Leave out the pictures and print the rest of the entries exactly as they stand.
"""
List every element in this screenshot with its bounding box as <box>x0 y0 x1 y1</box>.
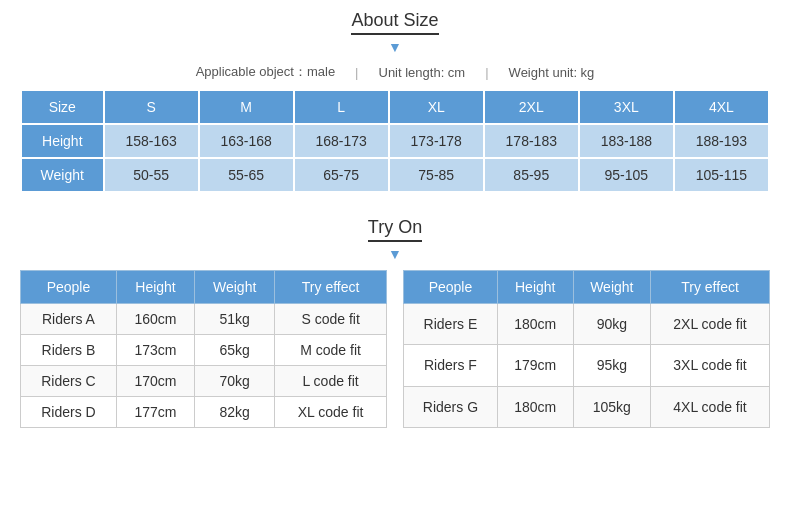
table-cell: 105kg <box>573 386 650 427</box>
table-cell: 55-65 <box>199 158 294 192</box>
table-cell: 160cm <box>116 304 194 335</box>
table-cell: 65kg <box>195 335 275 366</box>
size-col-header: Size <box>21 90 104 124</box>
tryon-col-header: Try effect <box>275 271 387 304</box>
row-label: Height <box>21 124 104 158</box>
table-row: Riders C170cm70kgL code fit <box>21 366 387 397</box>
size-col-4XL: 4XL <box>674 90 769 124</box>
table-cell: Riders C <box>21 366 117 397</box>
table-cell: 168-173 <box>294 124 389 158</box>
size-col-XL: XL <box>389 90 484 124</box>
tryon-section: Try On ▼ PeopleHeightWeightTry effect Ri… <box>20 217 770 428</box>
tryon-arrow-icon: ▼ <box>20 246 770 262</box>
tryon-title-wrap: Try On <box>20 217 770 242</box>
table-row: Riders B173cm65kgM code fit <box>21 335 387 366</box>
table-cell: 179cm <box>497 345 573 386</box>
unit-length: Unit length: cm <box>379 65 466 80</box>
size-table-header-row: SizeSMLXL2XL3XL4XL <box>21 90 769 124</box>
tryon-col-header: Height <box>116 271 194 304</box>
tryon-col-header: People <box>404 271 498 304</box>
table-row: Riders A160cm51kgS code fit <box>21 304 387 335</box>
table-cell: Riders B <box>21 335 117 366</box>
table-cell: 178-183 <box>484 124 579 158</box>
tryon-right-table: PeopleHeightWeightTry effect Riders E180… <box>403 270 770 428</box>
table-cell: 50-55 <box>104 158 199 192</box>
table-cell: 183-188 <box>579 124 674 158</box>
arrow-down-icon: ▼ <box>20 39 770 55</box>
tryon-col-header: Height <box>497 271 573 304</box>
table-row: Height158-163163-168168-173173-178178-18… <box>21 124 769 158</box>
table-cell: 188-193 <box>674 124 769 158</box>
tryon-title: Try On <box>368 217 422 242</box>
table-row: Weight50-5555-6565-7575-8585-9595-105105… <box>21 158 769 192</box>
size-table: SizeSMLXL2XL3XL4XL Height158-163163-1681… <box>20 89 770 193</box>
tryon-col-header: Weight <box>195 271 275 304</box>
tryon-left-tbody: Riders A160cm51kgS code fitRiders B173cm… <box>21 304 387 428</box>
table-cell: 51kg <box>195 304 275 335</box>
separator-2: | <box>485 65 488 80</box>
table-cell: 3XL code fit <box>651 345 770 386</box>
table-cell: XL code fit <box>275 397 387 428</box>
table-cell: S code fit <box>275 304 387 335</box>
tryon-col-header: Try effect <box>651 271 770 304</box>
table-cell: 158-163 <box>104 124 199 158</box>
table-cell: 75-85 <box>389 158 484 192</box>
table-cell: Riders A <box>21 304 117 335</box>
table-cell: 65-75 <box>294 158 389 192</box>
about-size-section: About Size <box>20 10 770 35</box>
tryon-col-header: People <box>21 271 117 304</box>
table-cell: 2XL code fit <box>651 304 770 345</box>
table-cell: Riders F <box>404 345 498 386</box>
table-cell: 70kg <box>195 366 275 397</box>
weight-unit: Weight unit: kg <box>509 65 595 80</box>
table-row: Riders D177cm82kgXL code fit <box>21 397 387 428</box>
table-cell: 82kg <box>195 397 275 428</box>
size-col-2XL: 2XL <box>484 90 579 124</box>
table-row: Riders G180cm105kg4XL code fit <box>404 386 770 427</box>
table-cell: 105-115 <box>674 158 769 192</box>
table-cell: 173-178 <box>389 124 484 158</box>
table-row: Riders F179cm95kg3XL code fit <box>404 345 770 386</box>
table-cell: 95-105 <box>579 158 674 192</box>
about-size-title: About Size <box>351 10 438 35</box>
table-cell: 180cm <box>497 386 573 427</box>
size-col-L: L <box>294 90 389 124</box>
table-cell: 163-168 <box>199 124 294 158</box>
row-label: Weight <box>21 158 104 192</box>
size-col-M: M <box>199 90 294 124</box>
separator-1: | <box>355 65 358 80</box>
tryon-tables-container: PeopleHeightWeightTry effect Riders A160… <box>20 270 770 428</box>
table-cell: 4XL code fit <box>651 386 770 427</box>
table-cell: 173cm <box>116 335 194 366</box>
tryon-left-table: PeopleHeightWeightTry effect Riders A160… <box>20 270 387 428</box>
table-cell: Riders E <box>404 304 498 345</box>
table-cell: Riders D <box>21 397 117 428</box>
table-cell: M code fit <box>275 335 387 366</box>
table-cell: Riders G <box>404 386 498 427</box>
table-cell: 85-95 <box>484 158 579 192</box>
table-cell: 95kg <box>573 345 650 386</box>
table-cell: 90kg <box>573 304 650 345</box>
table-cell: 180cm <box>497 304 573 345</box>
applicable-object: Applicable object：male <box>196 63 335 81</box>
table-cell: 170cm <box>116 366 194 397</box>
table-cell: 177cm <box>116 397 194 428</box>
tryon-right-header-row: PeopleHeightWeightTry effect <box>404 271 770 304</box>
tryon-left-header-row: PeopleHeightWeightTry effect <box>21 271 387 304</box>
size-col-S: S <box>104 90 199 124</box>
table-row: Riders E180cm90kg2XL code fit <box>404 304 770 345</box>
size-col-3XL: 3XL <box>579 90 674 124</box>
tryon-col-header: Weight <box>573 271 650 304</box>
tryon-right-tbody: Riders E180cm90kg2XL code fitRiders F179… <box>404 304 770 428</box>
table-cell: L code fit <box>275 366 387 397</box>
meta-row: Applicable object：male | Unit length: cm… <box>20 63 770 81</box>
"""
Response to the exercise>
List every element in this screenshot with its bounding box as <box>x0 y0 x1 y1</box>.
table-cell: 105kg <box>573 386 650 427</box>
table-cell: 55-65 <box>199 158 294 192</box>
table-cell: 160cm <box>116 304 194 335</box>
table-cell: 65kg <box>195 335 275 366</box>
size-col-header: Size <box>21 90 104 124</box>
tryon-col-header: Try effect <box>275 271 387 304</box>
row-label: Height <box>21 124 104 158</box>
table-row: Riders C170cm70kgL code fit <box>21 366 387 397</box>
size-col-4XL: 4XL <box>674 90 769 124</box>
table-cell: Riders C <box>21 366 117 397</box>
table-cell: 168-173 <box>294 124 389 158</box>
size-col-XL: XL <box>389 90 484 124</box>
tryon-section: Try On ▼ PeopleHeightWeightTry effect Ri… <box>20 217 770 428</box>
tryon-arrow-icon: ▼ <box>20 246 770 262</box>
tryon-title-wrap: Try On <box>20 217 770 242</box>
table-row: Riders B173cm65kgM code fit <box>21 335 387 366</box>
table-cell: 179cm <box>497 345 573 386</box>
unit-length: Unit length: cm <box>379 65 466 80</box>
size-table-header-row: SizeSMLXL2XL3XL4XL <box>21 90 769 124</box>
tryon-col-header: Height <box>116 271 194 304</box>
tryon-col-header: People <box>404 271 498 304</box>
table-row: Riders A160cm51kgS code fit <box>21 304 387 335</box>
table-cell: Riders B <box>21 335 117 366</box>
table-cell: 178-183 <box>484 124 579 158</box>
tryon-right-table: PeopleHeightWeightTry effect Riders E180… <box>403 270 770 428</box>
table-cell: 50-55 <box>104 158 199 192</box>
table-cell: 183-188 <box>579 124 674 158</box>
arrow-down-icon: ▼ <box>20 39 770 55</box>
tryon-col-header: Height <box>497 271 573 304</box>
table-row: Height158-163163-168168-173173-178178-18… <box>21 124 769 158</box>
table-cell: 188-193 <box>674 124 769 158</box>
tryon-title: Try On <box>368 217 422 242</box>
table-row: Weight50-5555-6565-7575-8585-9595-105105… <box>21 158 769 192</box>
size-table: SizeSMLXL2XL3XL4XL Height158-163163-1681… <box>20 89 770 193</box>
tryon-col-header: Weight <box>195 271 275 304</box>
tryon-left-tbody: Riders A160cm51kgS code fitRiders B173cm… <box>21 304 387 428</box>
table-cell: 51kg <box>195 304 275 335</box>
separator-2: | <box>485 65 488 80</box>
table-cell: 3XL code fit <box>651 345 770 386</box>
table-cell: XL code fit <box>275 397 387 428</box>
table-cell: S code fit <box>275 304 387 335</box>
tryon-col-header: Try effect <box>651 271 770 304</box>
table-cell: 158-163 <box>104 124 199 158</box>
table-cell: 75-85 <box>389 158 484 192</box>
table-cell: Riders A <box>21 304 117 335</box>
table-cell: 65-75 <box>294 158 389 192</box>
about-size-section: About Size <box>20 10 770 35</box>
tryon-col-header: People <box>21 271 117 304</box>
table-cell: 2XL code fit <box>651 304 770 345</box>
table-cell: Riders F <box>404 345 498 386</box>
table-cell: 70kg <box>195 366 275 397</box>
weight-unit: Weight unit: kg <box>509 65 595 80</box>
table-row: Riders D177cm82kgXL code fit <box>21 397 387 428</box>
table-cell: 82kg <box>195 397 275 428</box>
size-col-2XL: 2XL <box>484 90 579 124</box>
table-row: Riders G180cm105kg4XL code fit <box>404 386 770 427</box>
table-cell: 105-115 <box>674 158 769 192</box>
table-cell: 173-178 <box>389 124 484 158</box>
table-row: Riders F179cm95kg3XL code fit <box>404 345 770 386</box>
table-cell: 95-105 <box>579 158 674 192</box>
about-size-title: About Size <box>351 10 438 35</box>
table-cell: 180cm <box>497 386 573 427</box>
size-col-L: L <box>294 90 389 124</box>
table-cell: 163-168 <box>199 124 294 158</box>
row-label: Weight <box>21 158 104 192</box>
size-col-M: M <box>199 90 294 124</box>
separator-1: | <box>355 65 358 80</box>
tryon-tables-container: PeopleHeightWeightTry effect Riders A160… <box>20 270 770 428</box>
table-cell: 4XL code fit <box>651 386 770 427</box>
table-cell: 173cm <box>116 335 194 366</box>
tryon-left-table: PeopleHeightWeightTry effect Riders A160… <box>20 270 387 428</box>
table-cell: Riders E <box>404 304 498 345</box>
table-cell: Riders D <box>21 397 117 428</box>
table-cell: M code fit <box>275 335 387 366</box>
table-cell: Riders G <box>404 386 498 427</box>
table-cell: 85-95 <box>484 158 579 192</box>
table-cell: 95kg <box>573 345 650 386</box>
table-cell: 90kg <box>573 304 650 345</box>
table-cell: 180cm <box>497 304 573 345</box>
applicable-object: Applicable object：male <box>196 63 335 81</box>
table-cell: 170cm <box>116 366 194 397</box>
table-cell: 177cm <box>116 397 194 428</box>
tryon-right-header-row: PeopleHeightWeightTry effect <box>404 271 770 304</box>
tryon-left-header-row: PeopleHeightWeightTry effect <box>21 271 387 304</box>
size-col-S: S <box>104 90 199 124</box>
table-row: Riders E180cm90kg2XL code fit <box>404 304 770 345</box>
size-col-3XL: 3XL <box>579 90 674 124</box>
tryon-col-header: Weight <box>573 271 650 304</box>
tryon-right-tbody: Riders E180cm90kg2XL code fitRiders F179… <box>404 304 770 428</box>
table-cell: L code fit <box>275 366 387 397</box>
meta-row: Applicable object：male | Unit length: cm… <box>20 63 770 81</box>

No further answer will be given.